A new arxiv paper explores the Focused Transformer: Contrastive Training for Context Scaling

From the paper:

Large language models have an exceptional capability to incorporate new information in a contextual manner. However, the full potential of such an approach is often restrained due to a limitation in the effective context length. One solution to this issue is to endow an attention layer with access to an external memory, which comprises of (key, value) pairs. Yet, as the number of documents increases, the proportion of relevant keys to irrelevant ones decreases, leading the model to focus more on the irrelevant keys. We identify a significant challenge, dubbed the distraction issue, where keys linked to different semantic values might overlap, making them hard to distinguish. To tackle this problem, we introduce the Focused Transformer (FoT), a technique that employs a training process inspired by contrastive learning. This novel approach enhances the structure of the (key, value) space, enabling an extension of the context length. Our method allows for fine-tuning pre-existing, large-scale models to lengthen their effective context. This is demonstrated by our fine-tuning of 3B and 7B OpenLLaMA checkpoints. The resulting models, which we name LongLLaMA, exhibit advancements in tasks requiring a long context. We further illustrate that our LongLLaMA models adeptly manage a 256k context length for passkey retrieval.

A ChatGPT-4 summary of the FoT approach:

Large language models boast an exceptional capacity to contextualize new information. However, their full potential often faces constraints due to a limitation in the effective context length. This problem can be partly addressed by enabling an attention layer to access an external memory, consisting of (key, value) pairs. But as the number of documents grow, the model may veer towards focusing on irrelevant keys rather than the useful ones, due to a decrease in the proportion of relevant keys.

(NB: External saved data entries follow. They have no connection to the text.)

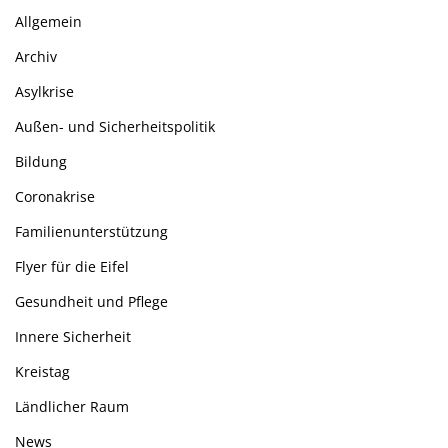
Allgemein
Archiv
Asylkrise
Außen- und Sicherheitspolitik
Bildung
Coronakrise
Familienunterstützung
Flyer für die Eifel
Gesundheit und Pflege
Innere Sicherheit
Kreistag
Ländlicher Raum
News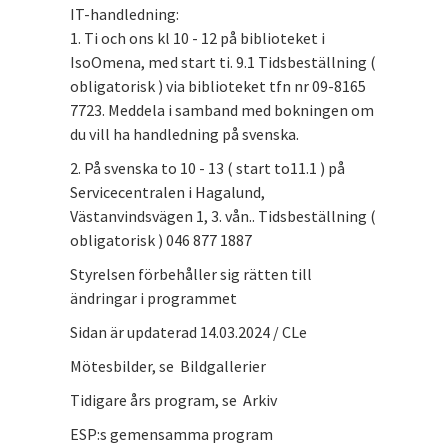
IT-handledning:
1. Ti och ons kl 10 - 12 på biblioteket i
IsoOmena, med start ti. 9.1 Tidsbeställning (
obligatorisk ) via biblioteket tfn nr 09-8165
7723. Meddela i samband med bokningen om
du vill ha handledning på svenska.
2. På svenska to 10 - 13 ( start to11.1 ) på
Servicecentralen i Hagalund,
Västanvindsvägen 1, 3. vån.. Tidsbeställning (
obligatorisk ) 046 877 1887
Styrelsen förbehåller sig rätten till
ändringar i programmet
Sidan är updaterad 14.03.2024 / CLe
Mötesbilder, se Bildgallerier
Tidigare års program, se Arkiv
ESP:s gemensamma program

This leads to a significant challenge we’ve termed the ‘distraction issue’, where keys associated with differing semantic values may overlap, making them hard to differentiate.

In response to this challenge, we present the Focused Transformer (FoT), a method utilizing a contrastive learning-inspired training process. This innovative approach refines the structure of the (key, value) space, thus enabling an expansion of the context length.

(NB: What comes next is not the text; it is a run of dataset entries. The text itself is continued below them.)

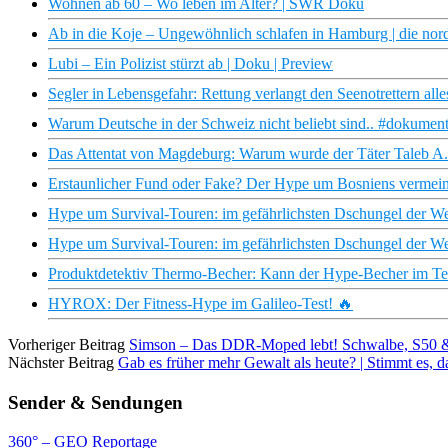
Wohnen ab 60 – Wo leben im Alter? | SWR Doku
Ab in die Koje – Ungewöhnlich schlafen in Hamburg | die no
Lubi – Ein Polizist stürzt ab | Doku | Preview
Segler in Lebensgefahr: Rettung verlangt den Seenotrettern all
Warum Deutsche in der Schweiz nicht beliebt sind.. #dokument
Das Attentat von Magdeburg: Warum wurde der Täter Taleb A. n
Erstaunlicher Fund oder Fake? Der Hype um Bosniens vermeint
Hype um Survival-Touren: im gefährlichsten Dschungel der Welt
Hype um Survival-Touren: im gefährlichsten Dschungel der Welt
Produktdetektiv Thermo-Becher: Kann der Hype-Becher im Te
HYROX: Der Fitness-Hype im Galileo-Test! 🔥
Vorheriger Beitrag
Simson – Das DDR-Moped lebt! Schwalbe, S50
Nächster Beitrag
Gab es früher mehr Gewalt als heute? | Stimmt es, d
Sender & Sendungen
360° – GEO Reportage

The FoT method enables the fine-tuning of existing large-scale models, lengthening their effective context. As a case in point, teams have fine-tuned the 3B and 7B OpenLLaMA models, and the subsequent models showing remarkable progress in tasks requiring an extended context. Notably, LongLLaMA models expertly handle a 256k context length for passkey retrieval.

We’ve used OpenLLaMA-3B and OpenLLaMA-7B models trained for 1T tokens as starting points and fine-tuned them with FoT. The result? Our LongLLaMA models can extrapolate beyond their training context length, even up to 256K, while retaining the performance on short-context tasks.

Here are more figures: LongLLaMA achieves a context accuracy of 95% for 100k and a still significant 73% at 256k. These advancements indicate a notable breakthrough for language models and their contextual capacity.

FoT offers a practical and potent method to extend the effective context length of existing large models, paving the way for a future where language models can more intelligently and comprehensively handle extended contextual information.